Proving uniform continuity of function on a half-open interval whose derivative has a limit at the boundary I'm given a continuous function $f : (a,b] \rightarrow \mathbb{R}$ for which


*

*$f'(x)$ exists on $(a,b)$ and

*$\lim_{x \to^+ a} f'(x)$ exists


and asked to prove that $f$ is uniformly continuous.
I am having a bit of trouble with how to show this formally, though I understand the essence of the answer:


*

*First off, the proof would be immediate if $f$ was defined over the closed interval $[a,b]$ since continuous functions are uniformly continuous on closed domains.

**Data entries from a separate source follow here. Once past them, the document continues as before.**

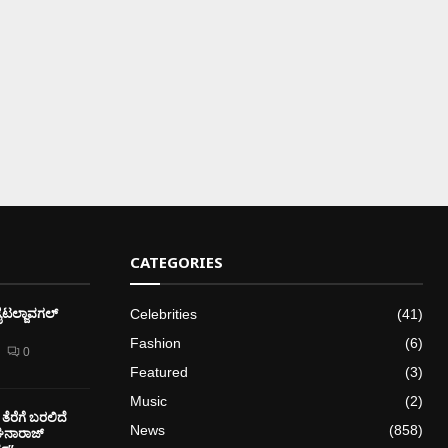
CATEGORIES
ೈಟಲ್ಜಾವಗಲ್
Celebrities
(41)
Fashion
(6)
0
Featured
(3)
Music
(2)
ತೆರೆಗೆ ಬರಲಿದೆ
News
(858)
ೇಘನಾರಾಜ್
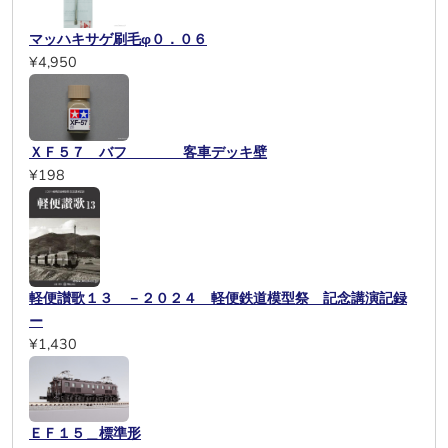
マッハキサゲ刷毛φ０．０６
¥4,950
ＸＦ５７ バフ 客車デッキ壁
¥198
軽便讃歌１３ －２０２４ 軽便鉄道模型祭 記念講演記録
ー
¥1,430
ＥＦ１５＿標準形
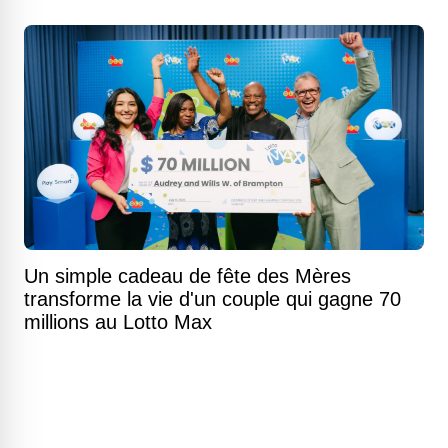
Un simple cadeau de fête des Mères
transforme la vie d'un couple qui gagne 70
millions au Lotto Max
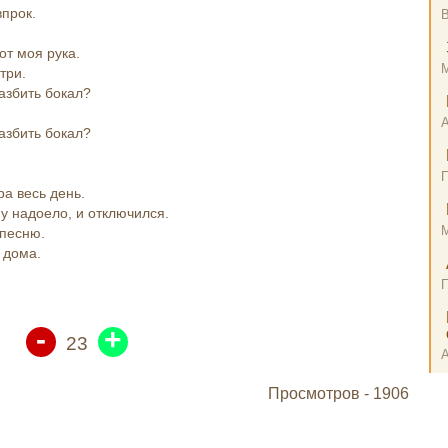
прок.
В
от моя рука.
три.
разбить бокал?
разбить бокал?
ра весь день.
му надоело, и отключился.
 песню.
 дома.
-
+
23
Просмотров -
1906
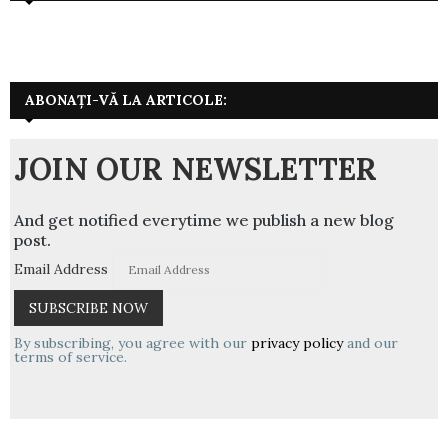
ABONAȚI-VĂ LA ARTICOLE:
JOIN OUR NEWSLETTER
And get notified everytime we publish a new blog
post.
Email Address
By subscribing, you agree with our
privacy policy
and our
terms of service.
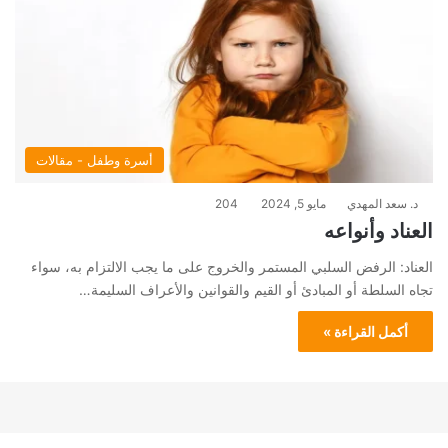
أسرة وطفل - مقالات
د. سعد المهدي
مايو 5, 2024
204
العناد وأنواعه
العناد: الرفض السلبي المستمر والخروج على ما يجب الالتزام به، سواء
تجاه السلطة أو المبادئ أو القيم والقوانين والأعراف السليمة…
أكمل القراءة »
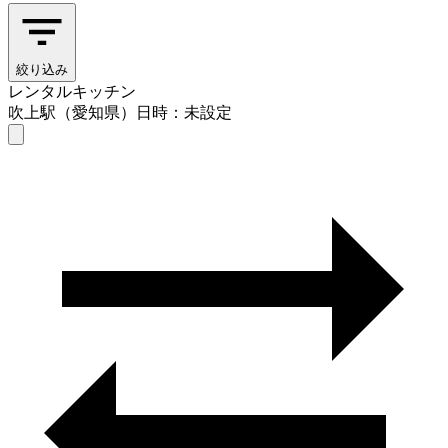
絞り込み
レンタルキッチン
吹上駅（愛知県）
日時：未設定
レンタルキッチン
吹上駅（愛知県）
日時を選ぶ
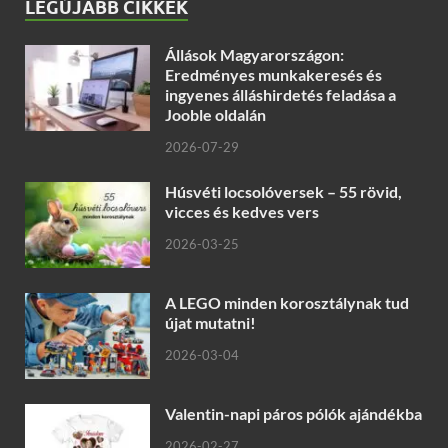
LEGÚJABB CIKKEK
Állások Magyarországon:
Eredményes munkakeresés és
ingyenes álláshirdetés feladása a
Jooble oldalán
2026-07-29
Húsvéti locsolóversek – 55 rövid,
vicces és kedves vers
2026-03-25
A LEGO minden korosztálynak tud
újat mutatni!
2026-03-04
Valentin-napi páros pólók ajándékba
2026-02-27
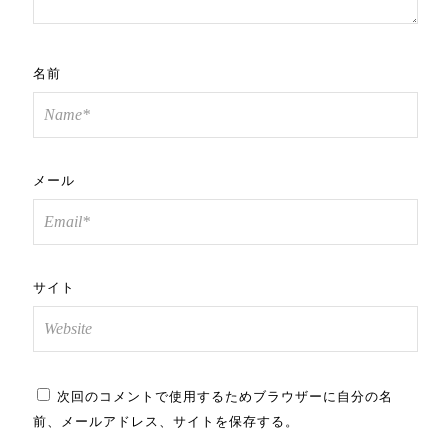
名前
メール
サイト
次回のコメントで使用するためブラウザーに自分の名
前、メールアドレス、サイトを保存する。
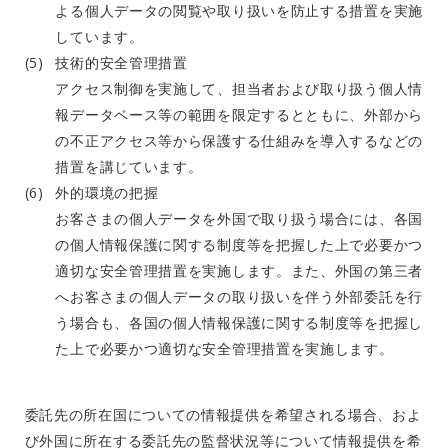
よる個人データの閲覧や取り扱いを防止する措置を実施
しています。
技術的安全管理措置
アクセス制御を実施して、担当者および取り扱う個人情
報データベース等の範囲を限定するとともに、外部から
の不正アクセス等から保護する仕組みを導入するなどの
措置を講じています。
外的環境の把握
お客さまの個人データを外国で取り扱う場合には、各国
の個人情報保護に関する制度等を把握した上で必要かつ
適切な安全管理措置を実施します。また、外国の第三者
へお客さまの個人データの取り扱いを伴う外部委託を行
う場合も、各国の個人情報保護に関する制度等を把握し
た上で必要かつ適切な安全管理措置を実施します。
委託先の所在国についての情報提供を希望される場合、およ
び外国に所在する委託先の監督状況等について情報提供を希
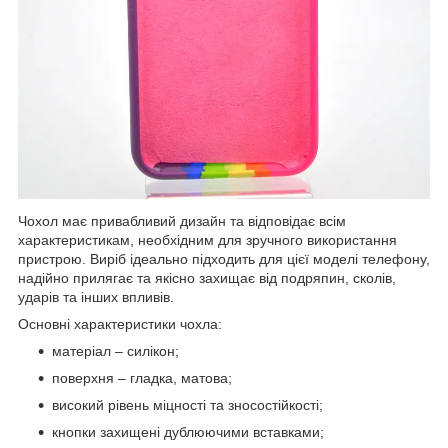
Чохол має привабливий дизайн та відповідає всім
характеристикам, необхідним для зручного використання
пристрою. Виріб ідеально підходить для цієї моделі телефону,
надійно прилягає та якісно захищає від подряпин, сколів,
ударів та інших впливів.
Основні характеристики чохла:
матеріал – силікон;
поверхня – гладка, матова;
високий рівень міцності та зносостійкості;
кнопки захищені дублюючими вставками;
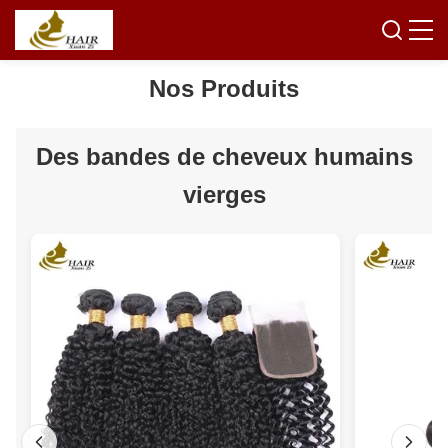
Nos Produits
Des bandes de cheveux humains
vierges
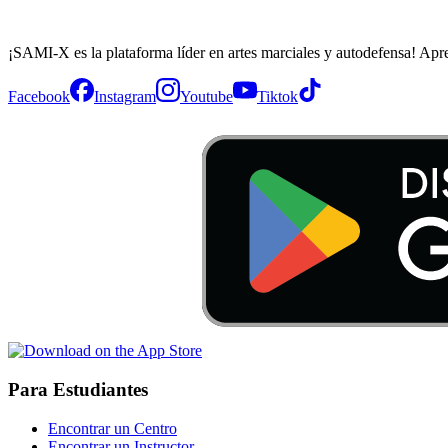
¡SAMI-X es la plataforma líder en artes marciales y autodefensa! Apr
Facebook
Instagram
Youtube
Tiktok
Para Estudiantes
Encontrar un Centro
Encontrar un Instructor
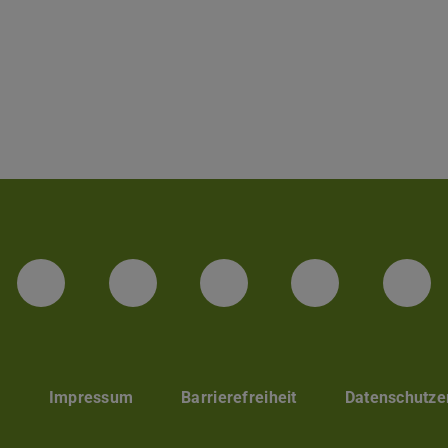
LinkedIn-Seite der TU Darmstadt
Instagram-Kanal der TU 
Bluesky-Kanal de
Facebook-
You
p
Impressum
Barrierefreiheit
Datenschutze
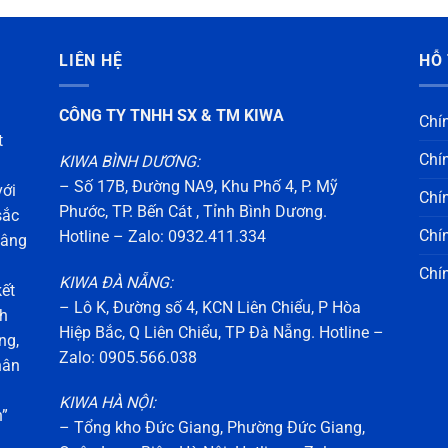
LIÊN HỆ
HỖ
CÔNG TY TNHH SX & TM KIWA
Chí
t
Chí
KIWA BÌNH DƯƠNG:
– Số 17B, Đường NA9, Khu Phố 4, P. Mỹ
với
Chí
Phước, TP. Bến Cát , Tỉnh Bình Dương.
sắc
Chí
Hotline – Zalo: 0932.411.334
nâng
Chí
KIWA ĐÀ NẴNG:
ết
– Lô K, Đường số 4, KCN Liên Chiểu, P Hòa
ch
Hiệp Bắc, Q Liên Chiểu, TP Đà Nẵng. Hotline –
ng,
Zalo: 0905.566.038
hân
KIWA HÀ NỘI:
n”
– Tổng kho Đức Giang, Phường Đức Giang,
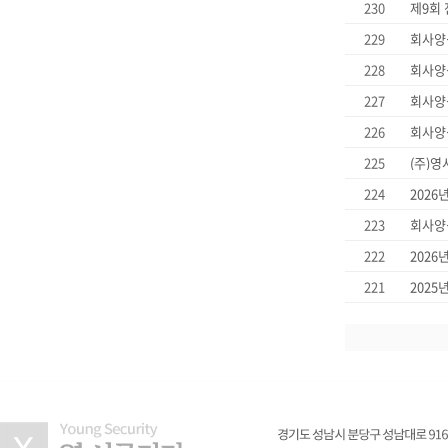
230
제9회
229
회사양
228
회사양
227
회사양
226
회사양
225
(주)
224
2026
223
회사양
222
2026
221
2025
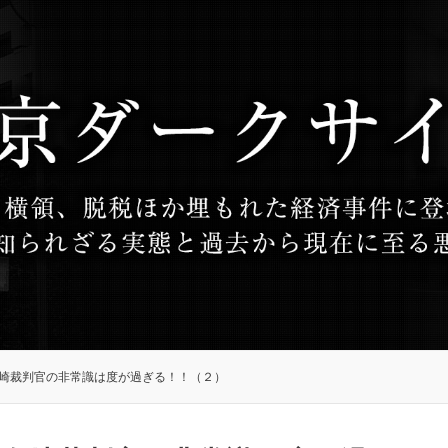
崎裁判官の非常識は度が過ぎる！！（２）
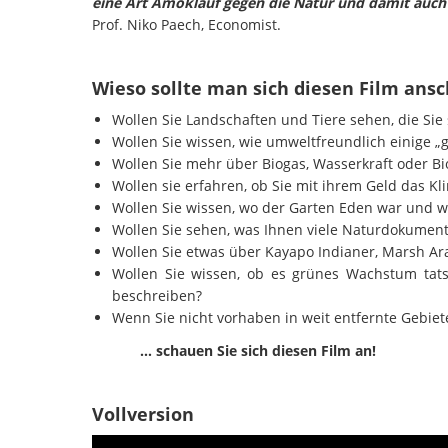
eine Art Amoklauf gegen die Natur und damit auch 
Prof. Niko Paech, Economist.
Wieso sollte man sich diesen Film ans
Wollen Sie Landschaften und Tiere sehen, die Sie
Wollen Sie wissen, wie umweltfreundlich einige „g
Wollen Sie mehr über Biogas, Wasserkraft oder Bi
Wollen sie erfahren, ob Sie mit ihrem Geld das K
Wollen Sie wissen, wo der Garten Eden war und w
Wollen Sie sehen, was Ihnen viele Naturdokumen
Wollen Sie etwas über Kayapo Indianer, Marsh A
Wollen Sie wissen, ob es grünes Wachstum tat
beschreiben?
Wenn Sie nicht vorhaben in weit entfernte Gebiet
… schauen Sie sich diesen Film an!
Vollversion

*Second, because the limit of $f'(x)$ exists as $x \to^+ a$, $f$ must be Lipschitz on its domain ($f'$ must be bounded since it is bounded near $a$ and bounded everywhere to the right of $a$ because the domain is closed in that direction).
This is all very well and good for an intuitive answer, but it seems a bit hand wavy. How do I do give a real $\epsilon, \delta$ style argument here? Or is that overkill for this problem?
Thanks.
 A: First, let's show that $f(x)$ is bounded. Let $l = \lim_{x\to a^+} f'(x)$. We therefore have some $\delta > 0$ such that,
$$a < x < a + \delta \implies |f'(x) - l| < 1 \implies |f'(x)| < l + 1.$$
Suppose $x \in (a, a + \delta)$. Using the mean value theorem, there must be some $c \in (x, a + \delta)$ such that
$$f'(c) = \frac{f(a + \delta) - f(x)}{a + \delta - x}.$$
But $c \in (a, a + \delta)$, hence
$$\left|\frac{f(a + \delta) - f(x)}{a + \delta - x}\right| < l + 1 \implies |f(a + \delta) - f(x)| < (l + 1)(a + \delta - x) < \delta(l + 1).$$
Thereore,
$$|f(x)| < \delta(l + 1) + |f(a + \delta)|,$$
which shows $f$ is bounded on $(a, a + \delta)$. On the rest of the interval, $[a + \delta, b]$, the function is continuous and hence bounded on the compact interval. Therefore, $f$ is bounded on $(a, b]$.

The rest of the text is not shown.